• ZISK

Dairy Revenue Protection – April 2022

Sara S News Team

April 7, 2022

Dairy Revenue Protection (DRP) is an insurance program for U.S. dairy producers who are looking to manage financial risk and minimize the impact of unanticipated declines in milk prices. Locking in a milk price for a future quarter can be a useful risk management strategy, establishing baseline revenue without losing potential on the upside.


Government-subsidized DRP policies can be set up through private agents, much like crop insurance. It is recommended to work with an agent who is knowledgeable on the topic and accommodating with the services they provide. The initial process to set up a policy is free and typically quite simple. Specific endorsements can be purchased as frequently or infrequently as desired. Premiums do not become due until the month following the end of the quarter.


The chart below shows historical price guarantees with the maximum 95% coverage along with associated net premiums (after subsidy) specific to Pennsylvania for the fourth quarter of this year. The upward movement on prices softened a little bit in March, but guaranteed prices are still several dollars above historical class price averages. Sales for 4Q2022 coverage opened in July of 2021 and will remain open until the middle of September.

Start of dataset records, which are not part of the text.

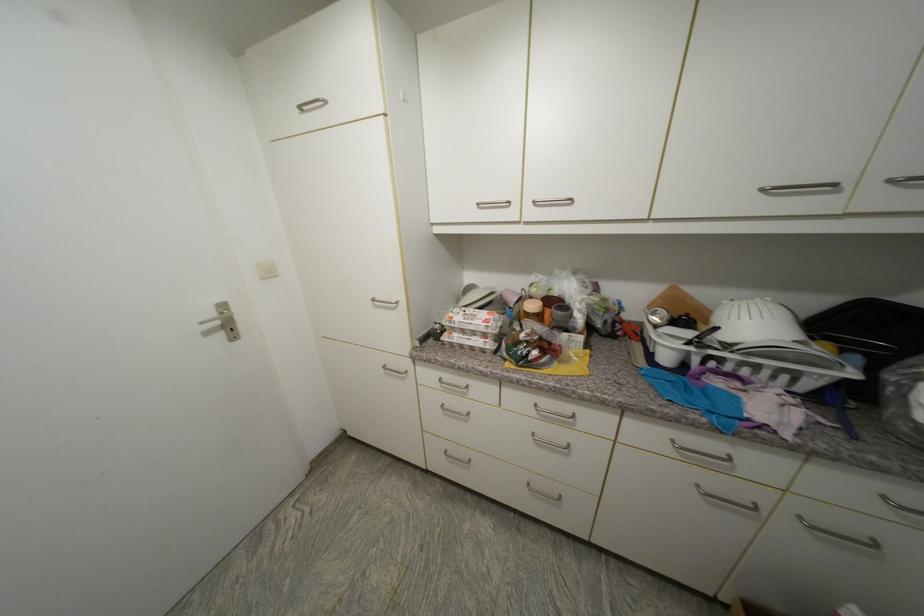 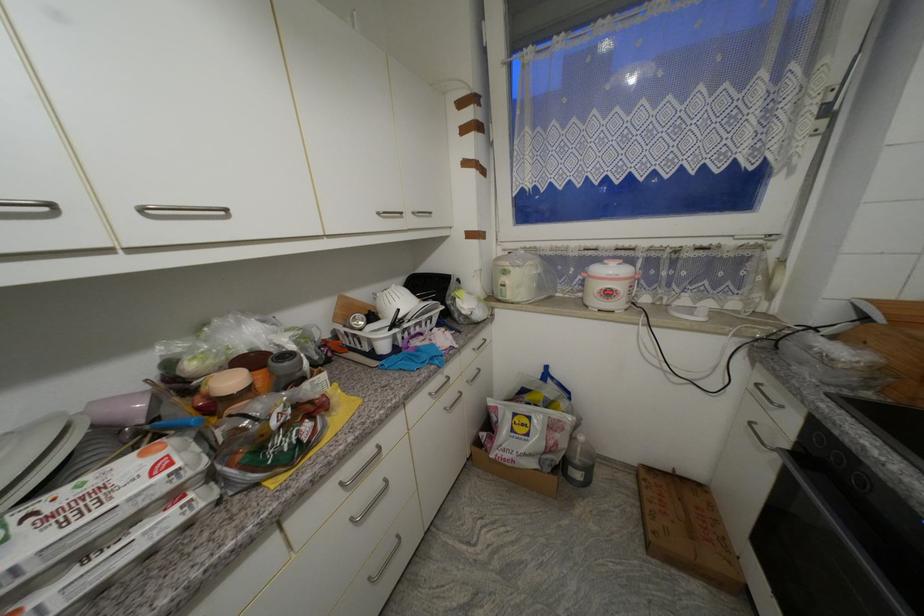 Locate, in the second image, the point that corresponds to (540,204) in the first image.

(149, 211) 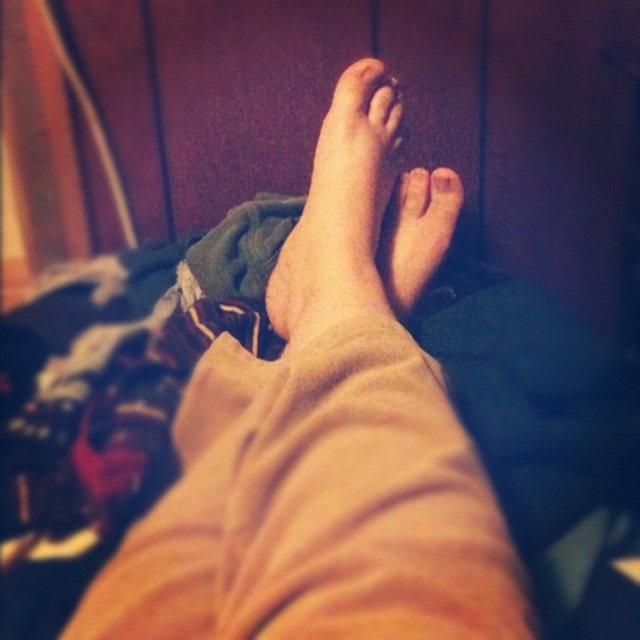 You are a physical therapist evaluating the posture of the person in the image. You need to determine which part, the skinny beige foot at center or the smooth skin toe at center, is positioned higher relative to the other. Based on the image, which one is taller?

The skinny beige foot at center is taller than the smooth skin toe at center.

You are a photographer setting up a shoot in the scene described. You need to place a small prop exactly at the coordinates given in the Objects Description. The prop must be placed on the wooden surface where the skinny beige foot at center is resting. Can you confirm the exact location to place the prop?

The exact coordinates to place the prop on the wooden surface where the skinny beige foot at center is resting are at point (339, 220).

You are a physical therapist analyzing the posture of the person in the image. You need to determine if the skinny beige foot at center is positioned higher than the matte skin toe at center. Based on the provided scene description, can you confirm this?

Yes, the skinny beige foot at center has a greater height compared to the matte skin toe at center, so the foot is positioned higher than the toe. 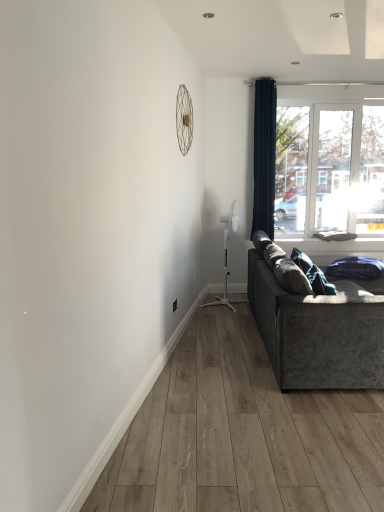 What is the approximate width of white plastic mechanical fan at center-right, placed as the 1th mechanical fan when sorted from right to left?

white plastic mechanical fan at center-right, placed as the 1th mechanical fan when sorted from right to left, is 17.84 inches in width.

This screenshot has height=512, width=384. Identify the location of transparent glass window at upper right. (330, 161).

Locate an element on the screen. navy velvet curtain at upper right is located at coordinates (264, 156).

The width and height of the screenshot is (384, 512). Describe the element at coordinates (318, 332) in the screenshot. I see `velvet grey couch at right` at that location.

At what (x,y) coordinates should I click in order to perform the action: click on velvet blue pillow at lower right. Please return your answer as a coordinate pair (x, y). The width and height of the screenshot is (384, 512). Looking at the image, I should click on (313, 274).

Which is in front, point (347, 162) or point (272, 103)?

The point (272, 103) is closer to the camera.

From the image's perspective, does transparent glass window at upper right appear lower than navy velvet curtain at upper right?

Indeed, from the image's perspective, transparent glass window at upper right is shown beneath navy velvet curtain at upper right.

Choose the correct answer: Is transparent glass window at upper right inside navy velvet curtain at upper right or outside it?

The correct answer is: outside.

Are transparent glass window at upper right and velvet blue pillow at lower right located far from each other?

Yes, transparent glass window at upper right and velvet blue pillow at lower right are quite far apart.

Which point is more forward, (282, 147) or (328, 286)?

The point (328, 286) is closer.

Is transparent glass window at upper right aimed at velvet blue pillow at lower right?

Yes, transparent glass window at upper right faces towards velvet blue pillow at lower right.

Looking at this image, which is correct: transparent glass window at upper right is inside velvet blue pillow at lower right, or outside of it?

The correct answer is: outside.

Between transparent glass window at upper right and velvet grey couch at right, which one appears on the left side from the viewer's perspective?

Positioned to the left is velvet grey couch at right.

In the scene shown: From the image's perspective, is transparent glass window at upper right located above or below velvet grey couch at right?

From the image's perspective, transparent glass window at upper right appears above velvet grey couch at right.

Between transparent glass window at upper right and velvet grey couch at right, which one has smaller width?

transparent glass window at upper right is thinner.

Is velvet blue pillow at lower right taller than metallic wire at upper center, which is the 2th mechanical fan in right-to-left order?

In fact, velvet blue pillow at lower right may be shorter than metallic wire at upper center, which is the 2th mechanical fan in right-to-left order.

Between point (302, 264) and point (184, 97), which one is positioned behind?

The point (184, 97) is farther.

From the image's perspective, is velvet blue pillow at lower right below metallic wire at upper center, which is the 2th mechanical fan in right-to-left order?

Correct, velvet blue pillow at lower right appears lower than metallic wire at upper center, which is the 2th mechanical fan in right-to-left order, in the image.

From the image's perspective, does white plastic mechanical fan at center-right, arranged as the 2th mechanical fan when viewed from the front, appear lower than navy velvet curtain at upper right?

Yes.

Considering the relative sizes of white plastic mechanical fan at center-right, positioned as the 1th mechanical fan in bottom-to-top order, and navy velvet curtain at upper right in the image provided, is white plastic mechanical fan at center-right, positioned as the 1th mechanical fan in bottom-to-top order, bigger than navy velvet curtain at upper right?

Indeed, white plastic mechanical fan at center-right, positioned as the 1th mechanical fan in bottom-to-top order, has a larger size compared to navy velvet curtain at upper right.

Who is shorter, white plastic mechanical fan at center-right, which is counted as the 2th mechanical fan, starting from the top, or navy velvet curtain at upper right?

white plastic mechanical fan at center-right, which is counted as the 2th mechanical fan, starting from the top.

From a real-world perspective, is white plastic mechanical fan at center-right, the second mechanical fan positioned from the left, above or below navy velvet curtain at upper right?

white plastic mechanical fan at center-right, the second mechanical fan positioned from the left, is situated lower than navy velvet curtain at upper right in the real world.

Is velvet blue pillow at lower right to the right of velvet grey couch at right from the viewer's perspective?

In fact, velvet blue pillow at lower right is to the left of velvet grey couch at right.

Is velvet blue pillow at lower right looking in the opposite direction of velvet grey couch at right?

Yes, velvet blue pillow at lower right is facing away from velvet grey couch at right.

From a real-world perspective, which is physically below, velvet blue pillow at lower right or velvet grey couch at right?

From a 3D spatial view, velvet grey couch at right is below.

Measure the distance from velvet blue pillow at lower right to velvet grey couch at right.

A distance of 12.24 inches exists between velvet blue pillow at lower right and velvet grey couch at right.

Consider the image. Measure the distance from transparent glass window at upper right to white plastic mechanical fan at center-right, arranged as the 2th mechanical fan when viewed from the front.

1.57 meters.

Is transparent glass window at upper right oriented away from white plastic mechanical fan at center-right, arranged as the 2th mechanical fan when viewed from the front?

transparent glass window at upper right does not have its back to white plastic mechanical fan at center-right, arranged as the 2th mechanical fan when viewed from the front.

Would you say transparent glass window at upper right is outside white plastic mechanical fan at center-right, placed as the 1th mechanical fan when sorted from right to left?

transparent glass window at upper right lies outside white plastic mechanical fan at center-right, placed as the 1th mechanical fan when sorted from right to left,'s area.

Can you confirm if transparent glass window at upper right is shorter than white plastic mechanical fan at center-right, placed as the 1th mechanical fan when sorted from right to left?

No.

The image size is (384, 512). In order to click on window that appears on the right of navy velvet curtain at upper right in this screenshot , I will do `click(330, 161)`.

This screenshot has height=512, width=384. I want to click on pillow below the transparent glass window at upper right (from the image's perspective), so click(x=313, y=274).

Consider the image. Looking at the image, which one is located further to navy velvet curtain at upper right, metallic wire at upper center, arranged as the second mechanical fan when viewed from the back, or transparent glass window at upper right?

metallic wire at upper center, arranged as the second mechanical fan when viewed from the back.

Estimate the real-world distances between objects in this image. Which object is closer to velvet blue pillow at lower right, white plastic mechanical fan at center-right, positioned as the 1th mechanical fan in bottom-to-top order, or transparent glass window at upper right?

Based on the image, white plastic mechanical fan at center-right, positioned as the 1th mechanical fan in bottom-to-top order, appears to be nearer to velvet blue pillow at lower right.

From the image, which object appears to be farther from navy velvet curtain at upper right, transparent glass window at upper right or white plastic mechanical fan at center-right, placed as the 1th mechanical fan when sorted from right to left?

transparent glass window at upper right is positioned further to the anchor navy velvet curtain at upper right.

From the image, which object appears to be nearer to white plastic mechanical fan at center-right, the second mechanical fan positioned from the left, velvet blue pillow at lower right or velvet grey couch at right?

Based on the image, velvet blue pillow at lower right appears to be nearer to white plastic mechanical fan at center-right, the second mechanical fan positioned from the left.

When comparing their distances from metallic wire at upper center, which appears as the 1th mechanical fan when viewed from the front, does velvet blue pillow at lower right or navy velvet curtain at upper right seem further?

Among the two, velvet blue pillow at lower right is located further to metallic wire at upper center, which appears as the 1th mechanical fan when viewed from the front.

Based on their spatial positions, is white plastic mechanical fan at center-right, positioned as the 1th mechanical fan in bottom-to-top order, or velvet blue pillow at lower right closer to transparent glass window at upper right?

white plastic mechanical fan at center-right, positioned as the 1th mechanical fan in bottom-to-top order, is closer to transparent glass window at upper right.

Which object lies further to the anchor point metallic wire at upper center, which appears as the 1th mechanical fan when viewed from the front, navy velvet curtain at upper right or white plastic mechanical fan at center-right, the 1th mechanical fan viewed from the back?

white plastic mechanical fan at center-right, the 1th mechanical fan viewed from the back.

Which object lies nearer to the anchor point transparent glass window at upper right, velvet blue pillow at lower right or velvet grey couch at right?

velvet blue pillow at lower right.

Where is `pillow between velvet grey couch at right and navy velvet curtain at upper right along the z-axis`? The height and width of the screenshot is (512, 384). pillow between velvet grey couch at right and navy velvet curtain at upper right along the z-axis is located at coordinates (313, 274).

At what (x,y) coordinates should I click in order to perform the action: click on curtain between velvet blue pillow at lower right and transparent glass window at upper right along the z-axis. Please return your answer as a coordinate pair (x, y). The width and height of the screenshot is (384, 512). Looking at the image, I should click on (264, 156).

What are the coordinates of `pillow located between velvet grey couch at right and transparent glass window at upper right in the depth direction` in the screenshot? It's located at (313, 274).

This screenshot has width=384, height=512. Find the location of `mechanical fan between velvet grey couch at right and white plastic mechanical fan at center-right, placed as the 1th mechanical fan when sorted from right to left, in the front-back direction`. mechanical fan between velvet grey couch at right and white plastic mechanical fan at center-right, placed as the 1th mechanical fan when sorted from right to left, in the front-back direction is located at coordinates (184, 119). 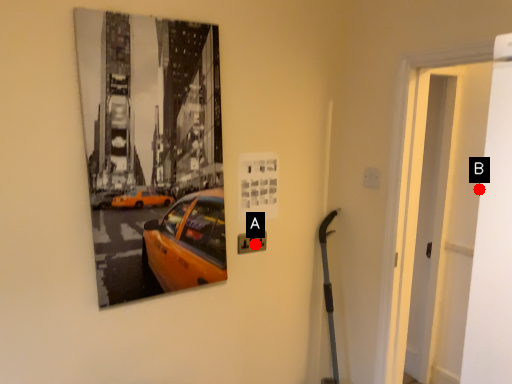 Question: Two points are circled on the image, labeled by A and B beside each circle. Among these points, which one is farthest from the camera?

Choices:
 (A) A is further
 (B) B is further

Answer: (B) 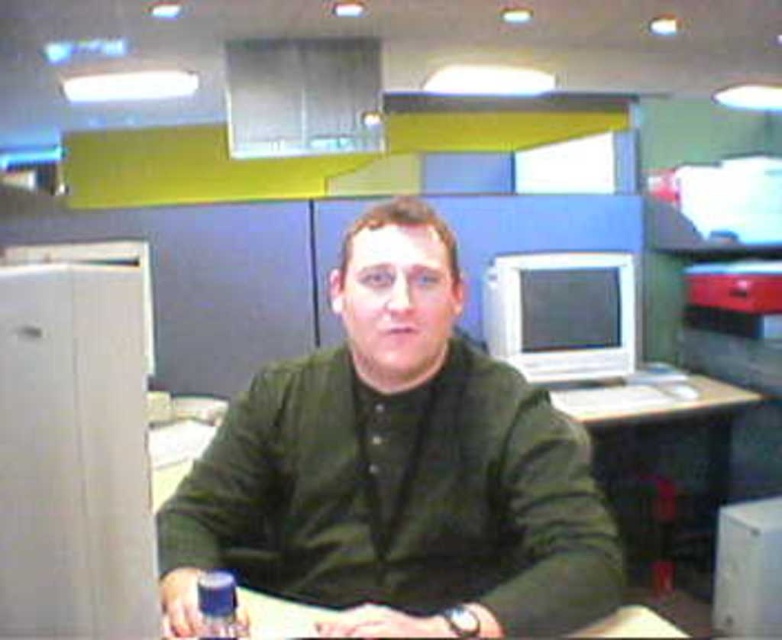 Question: Is dark green shirt at center to the left of blue plastic bottle at lower center from the viewer's perspective?

Choices:
 (A) no
 (B) yes

Answer: (A)

Question: Is dark green shirt at center positioned behind blue plastic bottle at lower center?

Choices:
 (A) yes
 (B) no

Answer: (A)

Question: Among these objects, which one is nearest to the camera?

Choices:
 (A) blue plastic bottle at lower center
 (B) dark green shirt at center

Answer: (A)

Question: Among these objects, which one is nearest to the camera?

Choices:
 (A) dark green shirt at center
 (B) blue plastic bottle at lower center

Answer: (B)

Question: Can you confirm if dark green shirt at center is wider than blue plastic bottle at lower center?

Choices:
 (A) no
 (B) yes

Answer: (B)

Question: Which point appears farthest from the camera in this image?

Choices:
 (A) (411, 557)
 (B) (203, 600)

Answer: (A) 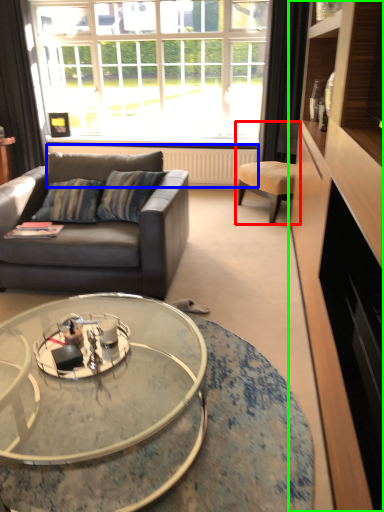 Question: Which object is positioned farthest from chair (highlighted by a red box)? Select from radiator (highlighted by a blue box) and cabinetry (highlighted by a green box).

Choices:
 (A) radiator
 (B) cabinetry

Answer: (B) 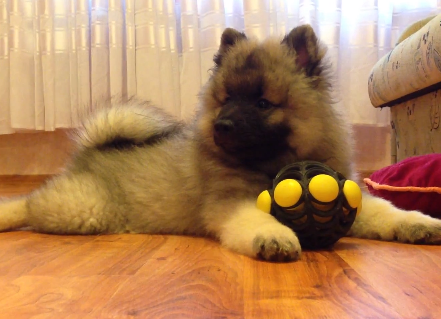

There are five key decisions that need to be made when purchasing a DRP endorsement with the maximum 95% coverage, which is 44% subsidized:

  1. Quarter – Endorsements are only available for entire quarters of the calendar year (e.g. January through March as Quarter 1). At any one time, sales are open for as many as five future quarters. Sales close 15 days before the beginning of the quarter. Distant quarters don’t open for sale until there is adequate market activity.

  2. Price category – The choices are Class III milk, Class IV milk, or a selected butterfat and protein combination. The only obligation is that 85% of the covered milk volume or 90% of the components be delivered in order to receive full payments.

  3. Quantity – Any volume can be selected for an endorsement, with no limit to the number of endorsements within a particular quarter.

  4. Protection factor – This is a factor built into the program for the purpose of increasing coverage on a specific volume of milk up to 1.5 times the covered volume. A higher protection factor level will increase coverage (and the premium) at the same milk volume.

  5. Date – The market changes daily. Endorsements must be purchased between the market closing and the next opening, meaning the time window on the East Coast is typically between 4 p.m. and 10 a.m. the following morning.

Below are the highest quarterly Class III and Class IV prices to date. The prices and associated premiums change almost every weekday, so this just captures the high points to demonstrate the recent potential for DRP coverage. Notice that DRP indemnity payments would not have been possible for Class III milk in some quarters (e.g., 1Q2022) because of the high ending prices, whereas the payment potential was high in other quarters (e.g., 3Q2021). Indemnity payments are determined by calculating the difference between expected revenue and actual revenue according to market prices, adjusted on a state or regional basis to account for differences between expected and actual milk production. If the DRP guaranteed price captured with an endorsement is below the final announced milk price, a payment can be expected

Consider how the DRP program might fit into the risk management portfolio for a dairy operation. It provides a different type of coverage than other programs (e.g. Dairy Margin Coverage). There are agents, educators, dairy producers, and others who are familiar with the program and can help with the initial learning curve. After getting started, it is just a matter of setting a strategy to capture the right opportunities.